## What the task requires
Scan the records below. List lines holding "cookies".
(Provided data)
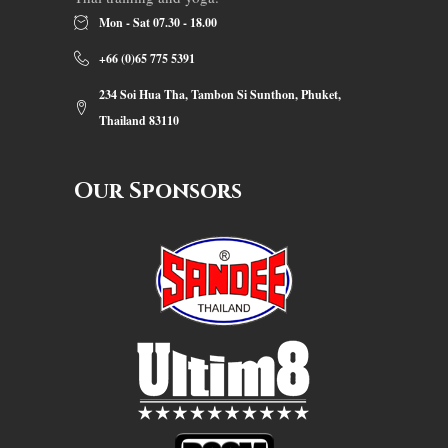
Mon - Sat 07.30 - 18.00
+66 (0)65 775 5391
234 Soi Hua Tha, Tambon Si Sunthon, Phuket,
Thailand 83110
Our Sponsors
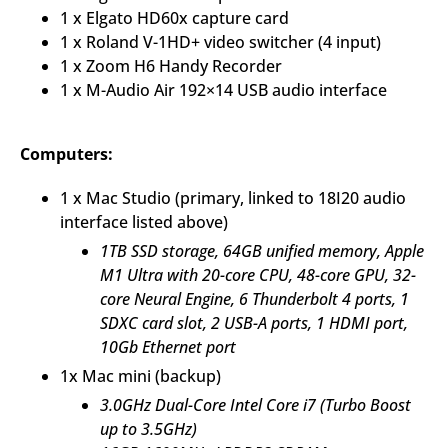
1 x Elgato HD60x capture card
1 x Roland V-1HD+ video switcher (4 input)
1 x Zoom H6 Handy Recorder
1 x M-Audio Air 192×14 USB audio interface
Computers:
1 x Mac Studio (primary, linked to 18I20 audio
interface listed above)
1TB SSD storage,
64GB unified memory,
Apple
M1 Ultra with 20-core CPU, 48-core GPU, 32-
core Neural Engine,
6 Thunderbolt 4 ports, 1
SDXC card slot,
2 USB-A ports, 1 HDMI port,
10Gb Ethernet port
1x Mac mini (backup)
3.0GHz Dual-Core Intel Core i7 (Turbo Boost
up to 3.5GHz)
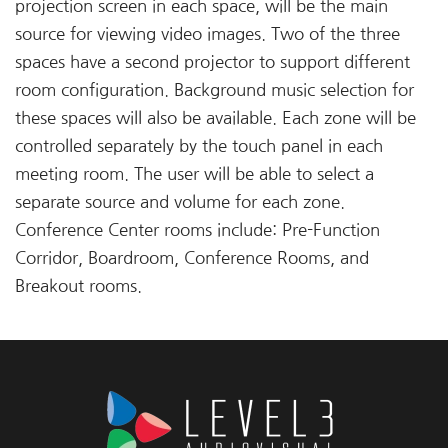
projection screen in each space, will be the main
source for viewing video images. Two of the three
spaces have a second projector to support different
room configuration. Background music selection for
these spaces will also be available. Each zone will be
controlled separately by the touch panel in each
meeting room. The user will be able to select a
separate source and volume for each zone.
Conference Center rooms include: Pre-Function
Corridor, Boardroom, Conference Rooms, and
Breakout rooms.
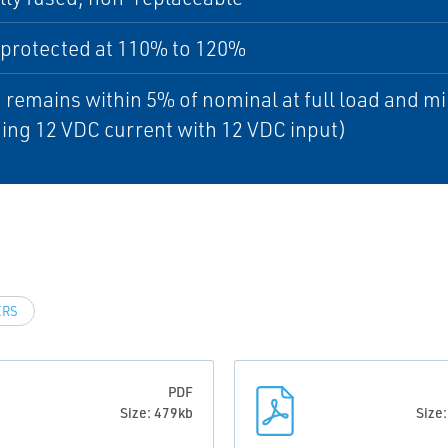
 protected at 110% to 120%
 remains within 5% of nominal at full load and m
ing 12 VDC current with 12 VDC input)
ERS
PDF
Size: 479kb
Size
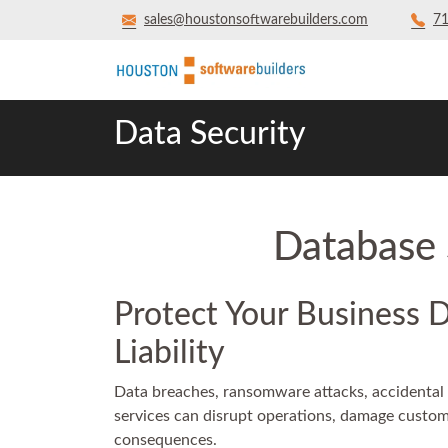
sales@houstonsoftwarebuilders.com
71
Data Security
Database 
Protect Your Business 
Liability
Data breaches, ransomware attacks, accidental 
services can disrupt operations, damage customer
consequences.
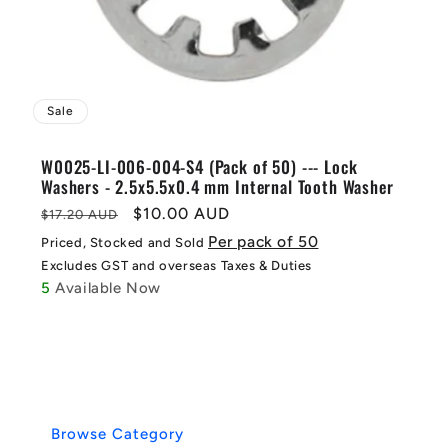
Sale
W0025-LI-006-004-S4 (Pack of 50) --- Lock
Washers - 2.5x5.5x0.4 mm Internal Tooth Washer
Regular
Sale
$10.00 AUD
$17.20 AUD
price
price
Per pack of 50
Priced, Stocked and Sold
Excludes GST and overseas Taxes & Duties
5
Available Now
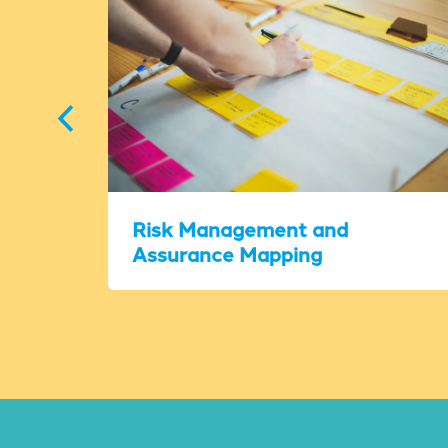
Risk Management and
Assurance Mapping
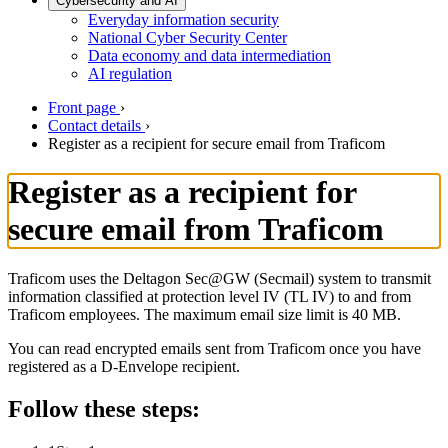
Cybersecurity and AI
Everyday information security
National Cyber Security Center
Data economy and data intermediation
AI regulation
Front page
›
Contact details
›
Register as a recipient for secure email from Traficom
Register as a recipient for
secure email from Traficom
Traficom uses the Deltagon Sec@GW (Secmail) system to transmit
information classified at protection level IV (TL IV) to and from
Traficom employees. The maximum email size limit is 40 MB.
You can read encrypted emails sent from Traficom once you have
registered as a D-Envelope recipient.
Follow these steps:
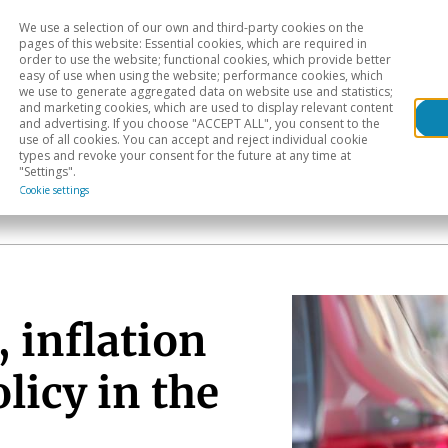
We use a selection of our own and third-party cookies on the
Head
H
pages of this website: Essential cookies, which are required in
order to use the website; functional cookies, which provide better
easy of use when using the website; performance cookies, which
Sectoral analysis
Geographical areas
Pub
we use to generate aggregated data on website use and statistics;
and marketing cookies, which are used to display relevant content
and advertising. If you choose "ACCEPT ALL", you consent to the
use of all cookies. You can accept and reject individual cookie
types and revoke your consent for the future at any time at
"Settings".
Cookie settings
 inflation
licy in the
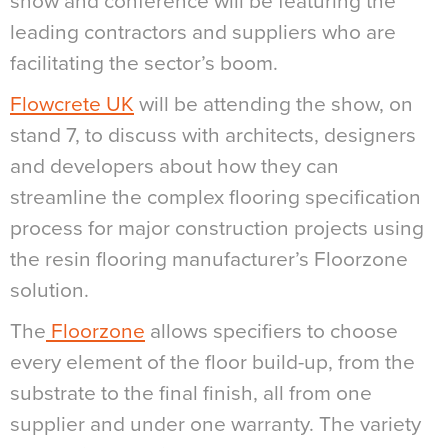
show and conference will be featuring the
leading contractors and suppliers who are
facilitating the sector’s boom.
Flowcrete UK
will be attending the show, on
stand 7, to discuss with architects, designers
and developers about how they can
streamline the complex flooring specification
process for major construction projects using
the resin flooring manufacturer’s Floorzone
solution.
The
Floorzone
allows specifiers to choose
every element of the floor build-up, from the
substrate to the final finish, all from one
supplier and under one warranty. The variety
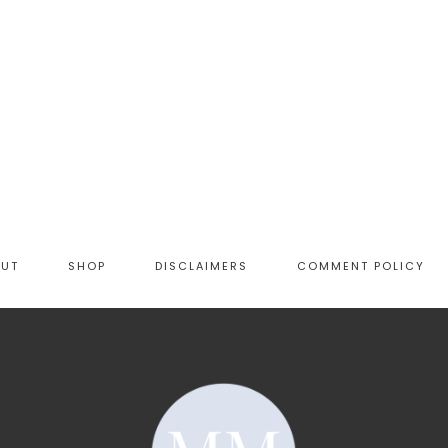
OUT
SHOP
DISCLAIMERS
COMMENT POLICY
(End Provided data)
## Answer for this exercise
We use a selection of our own and third-party cookies on the
pages of this website: Essential cookies, which are required in
order to use the website; functional cookies, which provide better
easy of use when using the website; performance cookies, which
and marketing cookies, which are used to display relevant content
use of all cookies. You can accept and reject individual cookie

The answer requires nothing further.